It can be hard for small business owners to know when it’s better to do internal vs external recruitment. In general, internal recruitment works when time and resources are limited, existing employees have the necessary skills, and a deserving person awaits promotion. External recruitment suits best when specialized skills are lacking internally, there's a budget for hiring, or current employees aren't prepared. The best method depends on specific circumstances and objectives. To start, it’s good to analyze your skill availability, business goals, budget constraints, and the need for fresh perspectives.
Remember that this material is intended to provide you with helpful information and is not to be relied upon to make decisions, nor is this material intended to be or construed as legal advice. You are encouraged to consult your legal counsel for advice on your specific business operations and responsibilities under applicable law. Trademarks used in this material are the property of their respective owners and no affiliation or endorsement is implied.
In the game of business, every decision you make can have significant consequences. Just like in chess, one wrong move now can mean setting yourself up for future failure. Only, in your business, the stakes are much higher than a simple game.
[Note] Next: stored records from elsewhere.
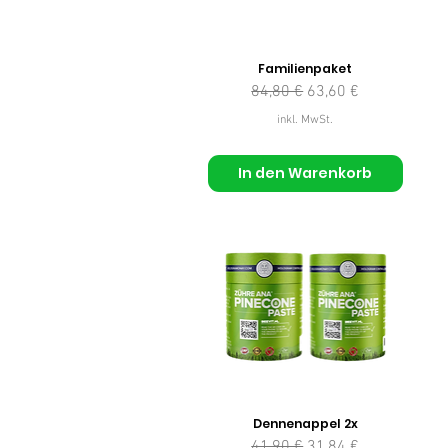
Familienpaket
Standardpreis
Sale-Preis
84,80 €
63,60 €
inkl. MwSt.
In den Warenkorb
Dennenappel 2x
Standardpreis
Sale-Preis
41,90 €
31,84 €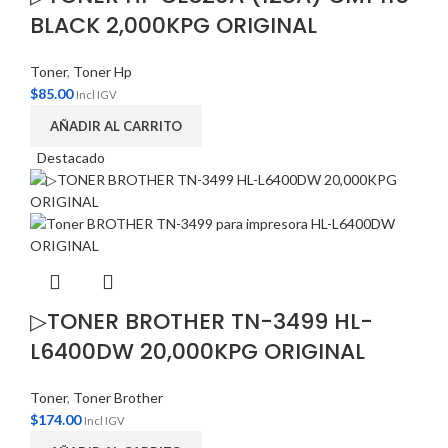
BLACK 2,000KPG ORIGINAL
Toner
,
Toner Hp
$
85.00
Incl IGV
AÑADIR AL CARRITO
Destacado
▷TONER BROTHER TN-3499 HL-
L6400DW 20,000KPG ORIGINAL
Toner
,
Toner Brother
$
174.00
Incl IGV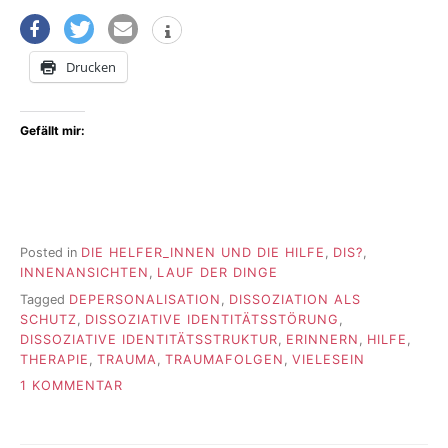
Drucken
Gefällt mir:
Posted in
DIE HELFER_INNEN UND DIE HILFE
,
DIS?
,
INNENANSICHTEN
,
LAUF DER DINGE
Tagged
DEPERSONALISATION
,
DISSOZIATION ALS
SCHUTZ
,
DISSOZIATIVE IDENTITÄTSSTÖRUNG
,
DISSOZIATIVE IDENTITÄTSSTRUKTUR
,
ERINNERN
,
HILFE
,
THERAPIE
,
TRAUMA
,
TRAUMAFOLGEN
,
VIELESEIN
ZU
1 KOMMENTAR
WAS
ES
GEKOSTET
According to CNBC, 50.5 million people quit their jobs in 2022. This left a lot of market openings––and a lot of companies open to the potential danger that comes with hiring. Recruiting for open positions is fraught with potential risks like lawsuits, fallout from employee turnover, and candidates misrepresenting themselves or even outright lying on hiring materials.
For small businesses, the threat is even higher. Unlike in big companies, small businesses can’t always absorb the cost and morale hit of a malicious, unproductive, or even just incompetent employee. This is why many companies weigh the pros and cons of interval vs. external recruitment when positions open up.
Promoting from within can be just as damaging to your business, often in less expected ways. Because of this danger, internal promotions are one of the key times when you should run a background check to help protect your business.
Whether you're promoting from within or hiring outside, it’s important to run pre-employment screening with a professional service like ShareAble for Hires® anytime you put someone in a new job.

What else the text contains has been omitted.